Posner systematically demolishes every argument mustered in support of voter ID laws. Combating voter fraud? “There is compelling evidence that voter-impersonation fraud is essentially nonexistent in Wisconsin.” Assertions about voter fraud are “a mere fig leaf for efforts to disenfranchise voters.” He adds that “some of the ‘evidence’ of voter-impersonation fraud is downright goofy, if not paranoid, such as the nonexistent buses that according to the ‘True the Vote’ movement [a voter suppression organization originating in the tea party movement] transport foreigners and reservation Indians to polling places.”

Indeed, Posner writes, lists of the states that impose the strictest requirements “imply that a number of conservative states try to make it difficult for people who are outside the mainstream, whether because of poverty or race or problems with the English language…to vote.”

How about the argument that photo ID is required to board a plane and for many other routine actions, so what’s the harm in requiring it for voting?

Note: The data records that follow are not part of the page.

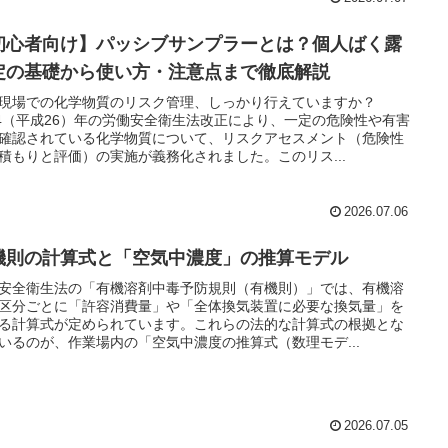
初心者向け】パッシブサンプラーとは？個人ばく露
定の基礎から使い方・注意点まで徹底解説
現場での化学物質のリスク管理、しっかり行えていますか？
14（平成26）年の労働安全衛生法改正により、一定の危険性や有害
確認されている化学物質について、リスクアセスメント（危険性
積もりと評価）の実施が義務化されました。このリス...
2026.07.06
機則の計算式と「空気中濃度」の推算モデル
安全衛生法の「有機溶剤中毒予防規則（有機則）」では、有機溶
区分ごとに「許容消費量」や「全体換気装置に必要な換気量」を
る計算式が定められています。これらの法的な計算式の根拠とな
いるのが、作業場内の「空気中濃度の推算式（数理モデ...
2026.07.05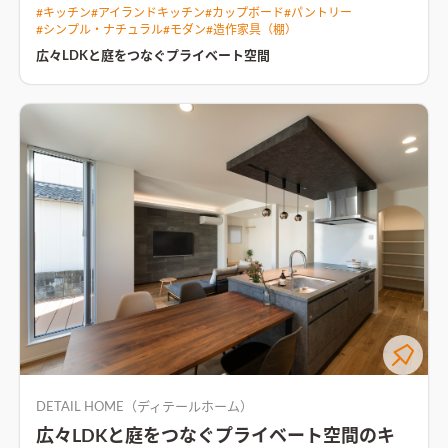
面した敷地にL字型に配置した住まい。 道路側からの視線を遮り
#
キッチン
#
アイランドキッチン
#
カップボード
#
パントリー
プライバシーに配慮した間取り。 LDKからはプライベート空間
#
シンプル・ナチュラル
#
モダン
#
造作家具（棚）
であるテラスを眺められる。 寝室とLDKを1階に配置し、マンシ
ョンスタイルな暮らしを実現。 回遊型の家事動線は日々の生活
広々LDKと庭をつなぐプライベート空間
をストレスなく過ごせるプラン。
家族の気配を感じられるリビン
グ空間LDKと畳コーナーをつなぎ、どこからでも家族の気配を感
じられる空間
DETAIL HOME（ディテールホーム）
広々LDKと庭をつなぐプライベート空間のキ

Posner points out that the requirement of photo ID for flying is “a common misconception.” Nor is it true, as the three-judge appeals panel had it, that photo ID is required to pick up a prescription (not so in Wisconsin and 34 other states, Posner observes); open a bank account (not true anywhere in the country) or buy a gun (not true under federal law at gun shows, flea markets, or online).

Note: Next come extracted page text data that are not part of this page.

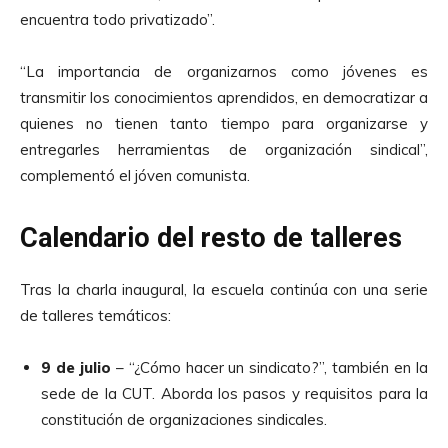
encuentra todo privatizado”.
“La importancia de organizarnos como jóvenes es
transmitir los conocimientos aprendidos, en democratizar a
quienes no tienen tanto tiempo para organizarse y
entregarles herramientas de organización sindical”,
complementó el jóven comunista.
Calendario del resto de talleres
Tras la charla inaugural, la escuela continúa con una serie
de talleres temáticos:
9 de julio
– “¿Cómo hacer un sindicato?”, también en la
sede de la CUT. Aborda los pasos y requisitos para la
constitución de organizaciones sindicales.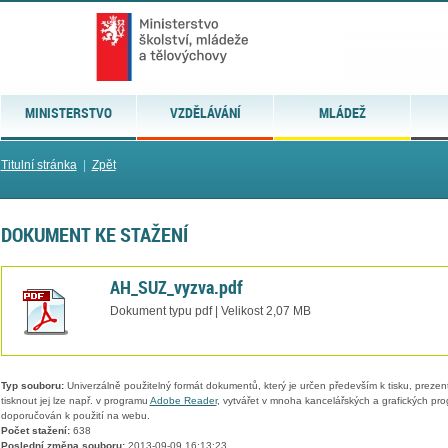
MINISTERSTVO
VZDĚLÁVÁNÍ
MLÁDEŽ
Titulní stránka
|
Zpět
DOKUMENT KE STAŽENÍ
AH_SUZ_vyzva.pdf
Dokument typu pdf | Velikost 2,07 MB
Typ souboru:
Univerzálně použitelný formát dokumentů, který je určen především k tisku, prezen
tisknout jej lze např. v programu
Adobe Reader
, vytvářet v mnoha kancelářských a grafických pr
doporučován k použití na webu.
Počet stažení:
638
Poslední změna souboru:
2013-09-09 16:13:23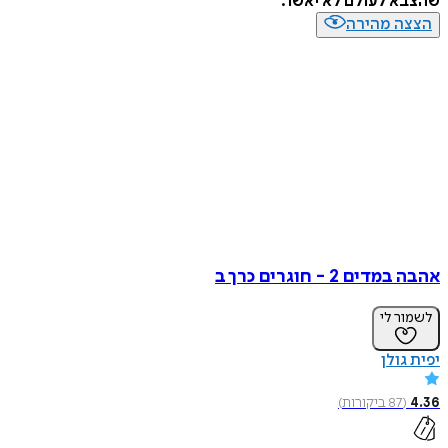
שהצבא לעולם לא יאשר.
הצצה מהירה
אהבה במדים 2 - חוגרים כרך ב
לשמור לי
יפית גולן
4.36
(
87
ביקורות
)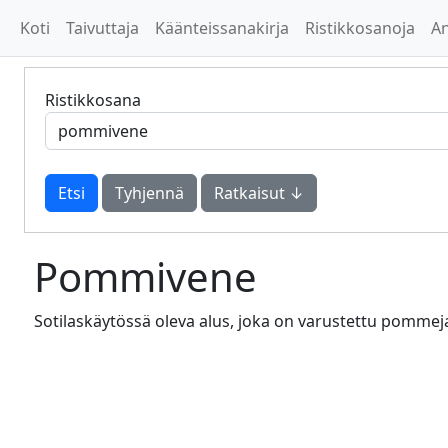
Koti
Taivuttaja
Käänteissanakirja
Ristikkosanoja
A
Ristikkosana
Tyhjennä
Ratkaisut ↓
Pommivene
Sotilaskäytössä oleva alus, joka on varustettu pommeja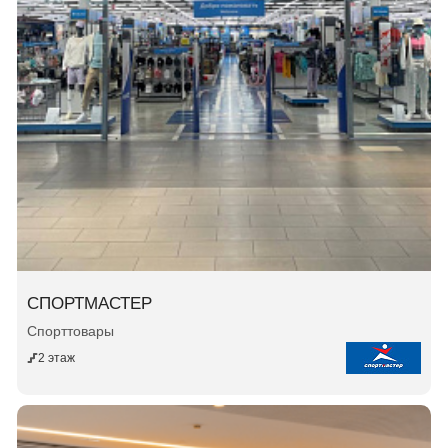
СПОРТМАСТЕР
Спорттовары
2 этаж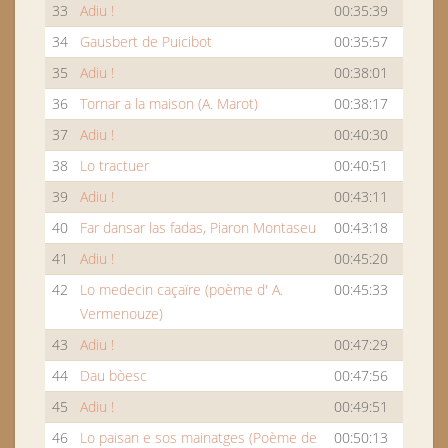
33
Adiu !
00:35:39
34
Gausbert de Puicibot
00:35:57
35
Adiu !
00:38:01
36
Tornar a la maison (A. Marot)
00:38:17
37
Adiu !
00:40:30
38
Lo tractuer
00:40:51
39
Adiu !
00:43:11
40
Far dansar las fadas, Piaron Montaseu
00:43:18
41
Adiu !
00:45:20
42
Lo medecin caçaïre (poème d' A.
00:45:33
Vermenouze)
43
Adiu !
00:47:29
44
Dau bòesc
00:47:56
45
Adiu !
00:49:51
46
Lo paisan e sos mainatges (Poème de
00:50:13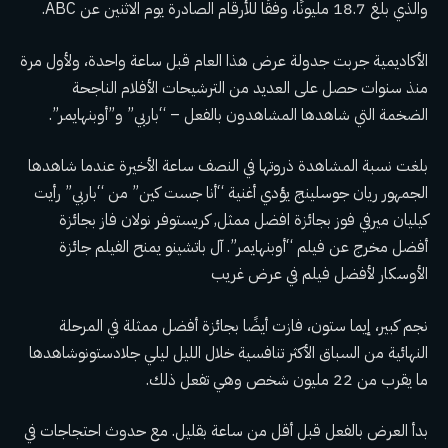
والذي بلغ 18.7 مليونًا، وفقًا للأرقام الصادرة يوم الاثنين عن ABC.
الأكاديمية
جربت جدولة عرض هذا العام قبل ساعة واحدة
، ولأول مرة
منذ سنوات حصل على العديد من الترشيحات
الأفلام الناجحة
الضخمة التي شاهدها المشاهدون بالفعل
– “باربي” و”أوبنهايمر”.
بلغت نسبة المشاهدة ذروتها في النصف ساعة الأخيرة عندما شاهدها
الجمهور
ريان جوسلينج يؤدي أغنية “أنا جست كين”
من “باربي” رأيت
كيليان ميرفي
فوز بجائزة افضل ممثل,
كريستوفر نولان
فاز بجائزة
أفضل مخرج عن فيلم “أوبنهايمر”.
آل باتشينو يمنح الفيلم جائزة
الأوسكار لأفضل فيلم
في عرض غريب
نجم كبير،
إيما ستون
، فازت أيضًا بجائزة أفضل ممثلة في المرحلة
النهائية من السباق الأكثر تنافسية خلال الليل
ليلي جلادستون
وشاهدها
ما يقرب من 22 مليون شخص وهي تفعل ذلك.
بدأ العرض بالفعل قبل أقل من ساعة بقليل. مع حدوث احتجاجات في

Then there’s the argument that getting a photo ID is easy and cheap, and therefore that people without them must not care enough about voting to bother. The three-judge panel wrote that obtaining a photo ID merely requires people “to scrounge up a birth certificate and stand in line at the office that issues driver’s licenses.” Posner replies that he himself “has never seen his birth certificate and does not know how he would go about ‘scrounging’ it up.” Posner appends a sheaf of documents handed to an applicant seeking a photo ID for whom no birth certificate could be found in state records. It ran to 12 pages.

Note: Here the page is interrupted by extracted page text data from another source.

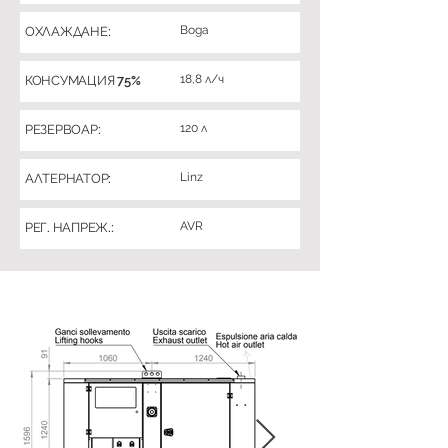
Вода
ОХЛАЖДАНЕ:
18,8 л/ч
КОНСУМАЦИЯ 75%
120 л
РЕЗЕРВОАР:
Linz
АЛТЕРНАТОР:
AVR
РЕГ. НАПРЕЖ.: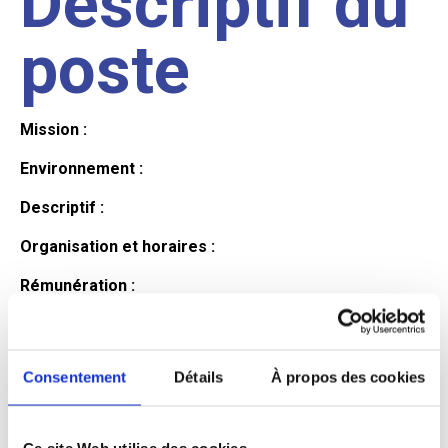
Descriptif du
poste
Mission :
Environnement :
Descriptif :
Organisation et horaires :
Rémunération :
Avantages :
Profil du
Consentement
Détails
À propos des cookies
Ce site Web utilise des cookies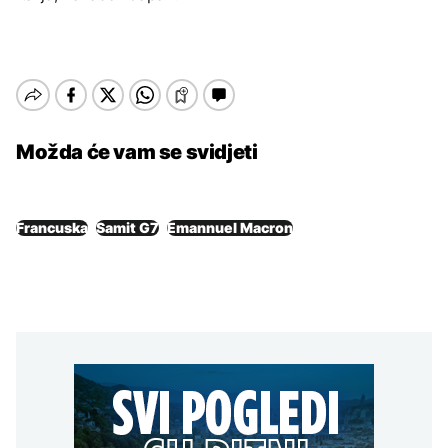
Možda će vam se svidjeti
Francuska
Samit G7
Emannuel Macron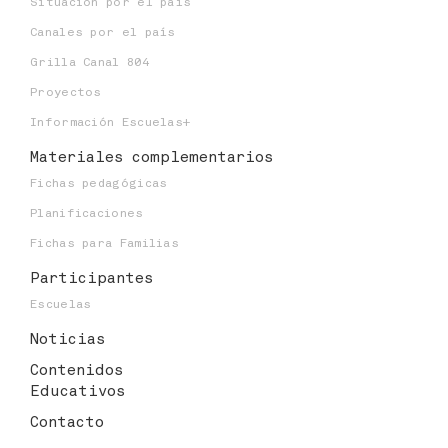
Situación por el país
Canales por el país
Grilla Canal 804
Proyectos
Información Escuelas+
Materiales
complementarios
Fichas pedagógicas
Planificaciones
Fichas para Familias
Participantes
Escuelas
Noticias
Contenidos
Educativos
Contacto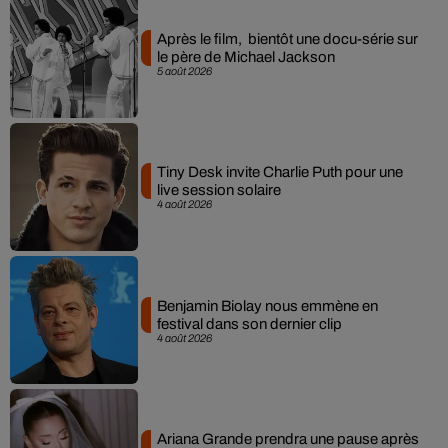
Après le film, bientôt une docu-série sur
le père de Michael Jackson
5 août 2026
Tiny Desk invite Charlie Puth pour une
live session solaire
4 août 2026
Benjamin Biolay nous emmène en
festival dans son dernier clip
4 août 2026
Ariana Grande prendra une pause après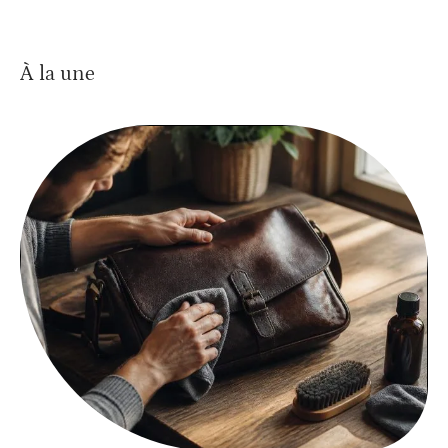
À la une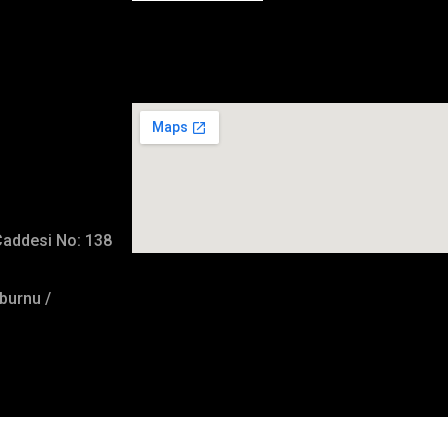
İmalat Adresimiz
Caddesi No: 138
burnu /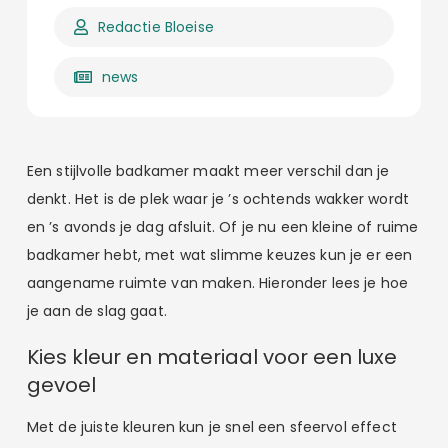
Redactie Bloeise
news
Een stijlvolle badkamer maakt meer verschil dan je
denkt. Het is de plek waar je ’s ochtends wakker wordt
en ’s avonds je dag afsluit. Of je nu een kleine of ruime
badkamer hebt, met wat slimme keuzes kun je er een
aangename ruimte van maken. Hieronder lees je hoe
je aan de slag gaat.
Kies kleur en materiaal voor een luxe
gevoel
Met de juiste kleuren kun je snel een sfeervol effect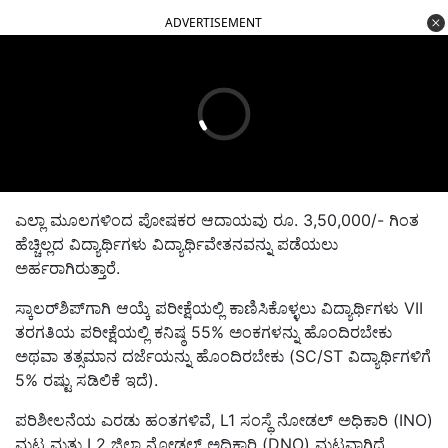
ಎಲ್ಲಾ ಮೂಲಗಳಿಂದ ಪೋಷಕರ ಆದಾಯವು ರೂ. 3,50,000/- ಗಿಂತ
ಹೆಚ್ಚಿಲ್ಲದ ವಿದ್ಯಾರ್ಥಿಗಳು ವಿದ್ಯಾರ್ಥಿವೇತನವನ್ನು ಪಡೆಯಲು
ಅರ್ಹರಾಗಿರುತ್ತಾರೆ.
ಸ್ಕಾಲರ್‌ಶಿಪ್‌ಗಾಗಿ ಆಯ್ಕೆ ಪರೀಕ್ಷೆಯಲ್ಲಿ ಕಾಣಿಸಿಕೊಳ್ಳಲು ವಿದ್ಯಾರ್ಥಿಗಳು VII
ತರಗತಿಯ ಪರೀಕ್ಷೆಯಲ್ಲಿ ಕನಿಷ್ಠ 55% ಅಂಕಗಳನ್ನು ಹೊಂದಿರಬೇಕು
ಅಥವಾ ತತ್ಸಮಾನ ದರ್ಜೆಯನ್ನು ಹೊಂದಿರಬೇಕು (SC/ST ವಿದ್ಯಾರ್ಥಿಗಳಿಗೆ
5% ರಷ್ಟು ಸಡಿಲಿಕೆ ಇದೆ).
ಪರಿಶೀಲನೆಯ ಎರಡು ಹಂತಗಳಿವೆ, L1 ಸಂಸ್ಥೆ ನೋಡಲ್ ಅಧಿಕಾರಿ (INO)
ಮಟ್ಟ ಮತ್ತು L2 ಜಿಲ್ಲಾ ನೋಡಲ್ ಅಧಿಕಾರಿ (DNO) ಮಟ್ಟವಾಗಿದೆ.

As for its supposedly negligible cost, “that’s an easy assumption for federal judges to make, since we are given photo IDs by court security free of charge. And we have upper-middle-class salaries. Not everyone is so fortunate.” He cites a study placing the expense of obtaining documentation at $75 to $175 — which even when adjusted for inflation is far higher than “the $1.50 poll tax outlawed by the 24th amendment in 1964.”